1

I assume the DB engine will make the right decisions, but just wanted to make sure...

posts
id, title

comments
id, text, post_id

Querying for comments with posts with a title of xxx:

SELECT * FROM posts, comments 
WHERE posts.id = comments.post_id 
AND posts.title = 'xxx';

Does it: A: first join both tables and the filter by title or B: Get post ids, then filter comments by those ids, then join

I hope and expect it to be B, which would resolve above query to:

  1. SELECT id, title FROM posts WHERE title = 'xxx'; // save id and title, create ids array from all rows
  2. SELECT * FROM comments WHERE post_id IN ids
  3. join the result of 2. with the titles of 1.
Tom J Muthirenthi
  • 3,028
  • 7
  • 40
  • 60
Chris
  • 13,100
  • 23
  • 79
  • 162
  • 1
    Why not to look at execution plan and see what actually happens? It's impossible to answer without knowing what indexes are on your table and how big these are. – Evaldas Buinauskas Mar 01 '17 at 10:49
  • 1
    http://stackoverflow.com/questions/24127932/mysql-query-clause-execution-order , It seems the from clause will be executed before the where clause and the select last. If you are concerned about performance make sure you have indexes on posts_id and comments.post_id. And I would change the outdated implict join to an explicit join, – P.Salmon Mar 01 '17 at 10:51
  • If you precede your query with the keyword `explain` mysqld will tell you what it's doing. And further if you then do a `show warnings` mysql will show you exactly what query it executed. – slowko Mar 01 '17 at 10:52

1 Answers1

1

Although it (generally) does not make a difference for performance, you should always use proper, explicit JOIN syntax. Simple rule: Never use commas in the FROM clause.

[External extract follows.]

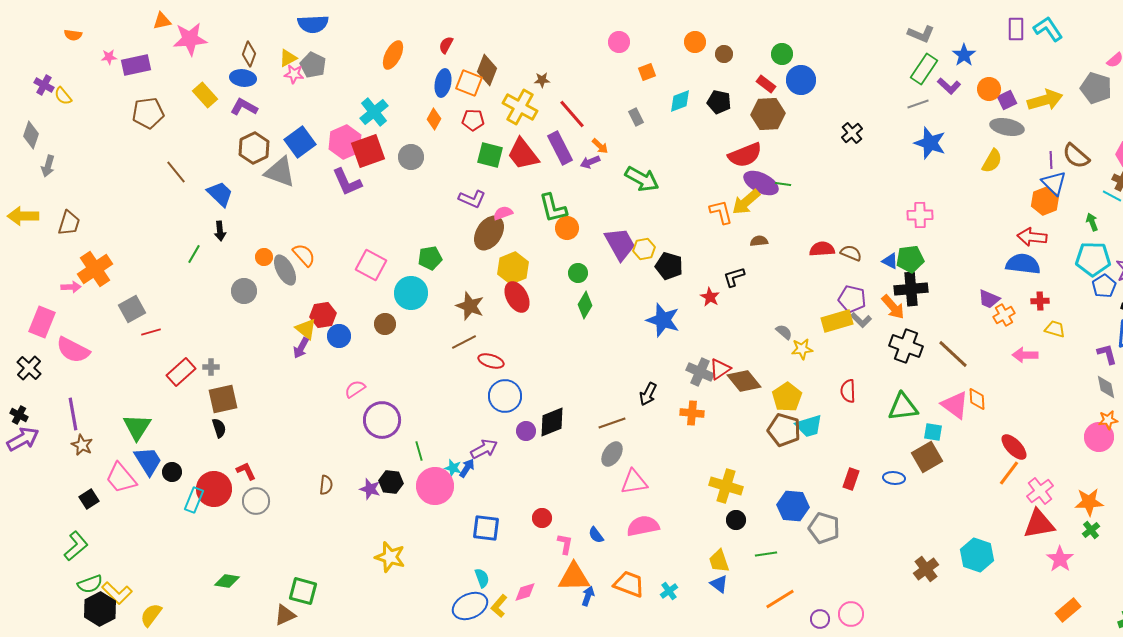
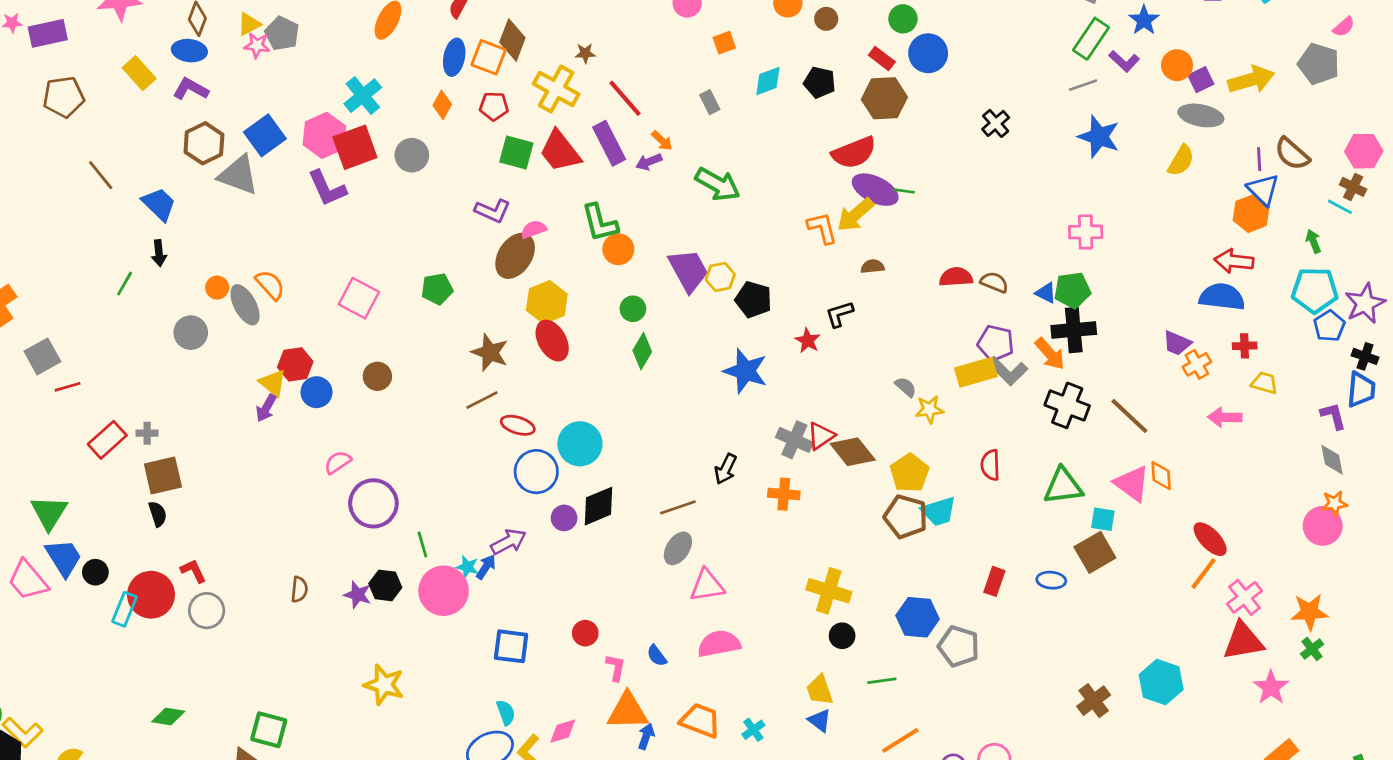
cyan circle: (411, 293) -> (580, 444), moved
gray L-shape: (861, 320) -> (1008, 371), size x1.4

Your query should be written as:

SELECT *
FROM posts p JOIN
     comments c
     ON p.id = c.post_id 
WHERE p.title = 'xxx';

Your question is about execution. The SQL language was designed to be descriptive, not procedural. That means that a SQL query describes the result set being produced. It does not specify the exact steps. In general, processing a query consists of three steps:

  1. Parsing the query (and determining the types, table, and column references).
  2. Optimizing the query for the best execution plan.
  3. Executing the query.

You are asking about the second step. The optimizer will choose the best execution plan. It will take into account table statistics, indexes, and available resources for processing the query.

In the absence of indexes, the optimizer (particularly for MySQL) would probably use nested loops joins for this type of query. It would scan the rows of the posts table, filter out those that do not match the where clause, and then loop through the comments table to get the matching rows.

Gordon Linoff
  • 1,242,037
  • 58
  • 646
  • 786